According to Chris Coover, senior specialist, books and manuscripts, at Christie’s in New York, "Albert Small, a native Washingtonian, has methodically assembled the single most significant and extensive collection in private hands relating to the history and development of Washington and the District of Columbia. Small’s remarkable collection – some 50 years in the making and impossible to duplicate today – is a treasure trove of rare maps, drawings, letters and documents, lithographs, books and ephemera, and is a testament to his passionate enthusiasm as a collector."

Letter from George Washington
to Congress Dec. 13, 1791. (signed).

Text reads: "I place before you the plan of a City that has been laid out within the District of ten miles square, which was fixed upon for the permanent seat of the Government of the United States."

The collection is comprised of nearly 700 items, including a letter written by George Washington to Congress in 1791 outlining the ten square miles designated as the new capital city of the United States. James M. Goode, a historian who helped Small assemble many of the maps, prints and photographs in the archive explains, "He collects through auctions, print shows and catalogs. He must get 400 catalogs a year. The rarer the material, the more excited he gets. The Washington letter got away once. About 30 years ago the letter was at auction and... it went to Malcolm Forbes. When Forbes died, it went up on auction again and Mr. Small bought it."

Civil War Camp Flag. (1861, Wool Fabric).
This small U.S. flag was used before an officer’s tent in the field during the civil war. It is known as a camp flag. This example has a rare arrangement of 34 starts in a "circle-in-a-square" medallion. In the center is a large single star flanked by 3 stars, which form a "Y", surrounded by a wreath of 14 stars, the remaining line the border to create a square. Kansas was admitted as the 235th state in 1861 and West Virginia in 1863.
Flag should be displayed vertically.

Small was insistent that the collection be kept intact. "George Washington [University] has had a division on Washington history in their American Studies program for 40 years. He decided that was the best place for it because it will be used for research by the students," said Goode. George Washington University President Steven Knapp says the collection will provide "unparalleled opportunities not only for our current students and scholars but also for future generations to study the history of our nation through the study of this nation’s capital."

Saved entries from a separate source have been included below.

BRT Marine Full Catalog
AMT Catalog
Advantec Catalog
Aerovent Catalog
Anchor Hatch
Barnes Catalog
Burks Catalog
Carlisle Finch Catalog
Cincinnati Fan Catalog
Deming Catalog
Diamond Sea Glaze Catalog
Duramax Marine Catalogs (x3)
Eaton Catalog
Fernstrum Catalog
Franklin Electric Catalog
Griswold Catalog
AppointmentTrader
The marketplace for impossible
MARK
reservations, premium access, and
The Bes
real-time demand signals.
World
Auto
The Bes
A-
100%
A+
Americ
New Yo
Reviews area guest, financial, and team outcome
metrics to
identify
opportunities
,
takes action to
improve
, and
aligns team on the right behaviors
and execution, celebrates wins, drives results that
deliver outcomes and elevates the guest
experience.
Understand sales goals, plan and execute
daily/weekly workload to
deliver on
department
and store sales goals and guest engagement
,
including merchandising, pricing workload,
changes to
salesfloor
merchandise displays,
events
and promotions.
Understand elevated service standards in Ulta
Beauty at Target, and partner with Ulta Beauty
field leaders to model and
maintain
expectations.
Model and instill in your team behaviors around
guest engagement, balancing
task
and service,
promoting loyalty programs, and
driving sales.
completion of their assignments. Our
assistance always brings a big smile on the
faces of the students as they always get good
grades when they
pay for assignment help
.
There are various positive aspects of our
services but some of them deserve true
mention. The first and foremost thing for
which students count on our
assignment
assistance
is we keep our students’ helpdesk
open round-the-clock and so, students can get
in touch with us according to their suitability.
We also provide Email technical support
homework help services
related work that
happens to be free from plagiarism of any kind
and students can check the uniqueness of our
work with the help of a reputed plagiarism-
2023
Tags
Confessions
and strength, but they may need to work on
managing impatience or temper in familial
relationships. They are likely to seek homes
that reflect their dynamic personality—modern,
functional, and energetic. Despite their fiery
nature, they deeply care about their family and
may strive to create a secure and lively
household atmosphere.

"Encampment Georgetown D.C. 1861."
(Watercolor by Augustus Kollner).

The donation to the University builds on Mr. Small’s long history of preserving and sharing America’s heritage. In 2005, he donated the earliest known image of the house at Washington D.C.'s 1600 Pennsylvania Ave– a watercolor done in 1801 by J. Benford – to the White House, where it now hangs. The University of Virginia was the recipient in 2004 of Small’s collection on the Declaration of Independence, where it is housed in the Albert and Shirley Small Special Collections Library.

"Bust Portrait of Abraham Lincoln."
Photographed by Alexander Gardner.

Black and White Photo, 18 Nov 1863.
Albumen print taken from original glass negative, limited edition of 75 copies #49.

Albert H. Small himself has spoken of the importance of his gift. "I have been building this collection for 50, almost 60 years. I wanted to place it somewhere where it could get the best exposure for people. George Washington is going to set up a program for the study of the collection. And every year another group of students will use it and it will be a continuing thing...Most people don't know this history. You can be an average person and not know anything about the history of the city. We have a real thriving capital now, but back in 1790 it was a swamp."